AIM OF THE TASK ->
Transcribe, word for word and without additions, each line below from the one containing "Resursi internetā par šo tēmu" through the one containing "History of the Later", both ends included.
[GIVEN RECORDS Boundary: Start]
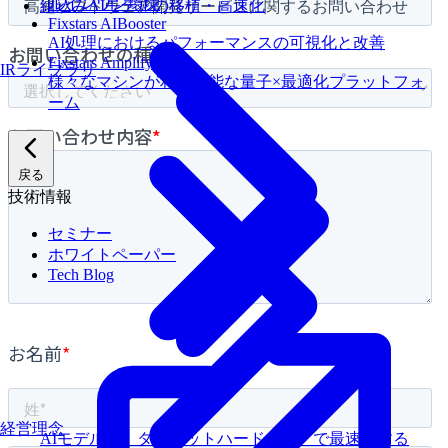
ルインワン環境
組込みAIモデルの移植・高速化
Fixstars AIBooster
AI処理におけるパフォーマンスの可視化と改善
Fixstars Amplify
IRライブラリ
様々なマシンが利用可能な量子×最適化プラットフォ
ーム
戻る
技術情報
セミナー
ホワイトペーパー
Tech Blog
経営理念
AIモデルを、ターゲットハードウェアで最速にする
[GIVEN RECORDS Boundary: End]
[GIVEN RECORDS Boundary: Start]
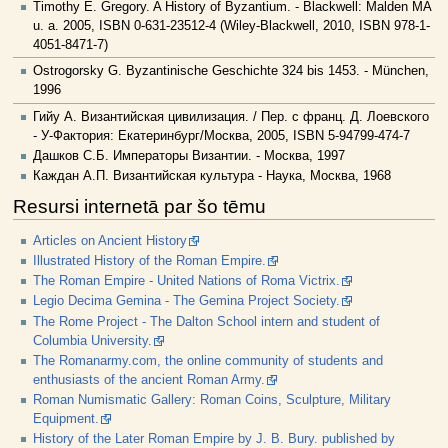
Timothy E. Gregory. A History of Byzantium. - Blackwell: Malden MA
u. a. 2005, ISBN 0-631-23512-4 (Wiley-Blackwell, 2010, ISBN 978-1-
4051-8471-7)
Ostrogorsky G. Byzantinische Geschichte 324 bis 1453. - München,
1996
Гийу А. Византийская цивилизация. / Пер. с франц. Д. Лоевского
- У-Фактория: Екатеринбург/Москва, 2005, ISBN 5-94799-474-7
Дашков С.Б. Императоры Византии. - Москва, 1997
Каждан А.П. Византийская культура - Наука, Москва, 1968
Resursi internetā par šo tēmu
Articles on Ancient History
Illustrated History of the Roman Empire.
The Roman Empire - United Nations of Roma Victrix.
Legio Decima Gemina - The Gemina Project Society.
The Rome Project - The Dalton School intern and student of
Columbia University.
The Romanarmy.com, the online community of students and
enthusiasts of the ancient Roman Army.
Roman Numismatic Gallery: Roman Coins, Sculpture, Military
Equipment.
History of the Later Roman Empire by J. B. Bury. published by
[GIVEN RECORDS Boundary: End]
RESPONSE TO THE TASK ->
Resursi internetā par šo tēmu
Articles on Ancient History
Illustrated History of the Roman Empire.
The Roman Empire - United Nations of Roma Victrix.
Legio Decima Gemina - The Gemina Project Society.
The Rome Project - The Dalton School intern and student of
Columbia University.
The Romanarmy.com, the online community of students and
enthusiasts of the ancient Roman Army.
Roman Numismatic Gallery: Roman Coins, Sculpture, Military
Equipment.
History of the Later Roman Empire by J. B. Bury. published by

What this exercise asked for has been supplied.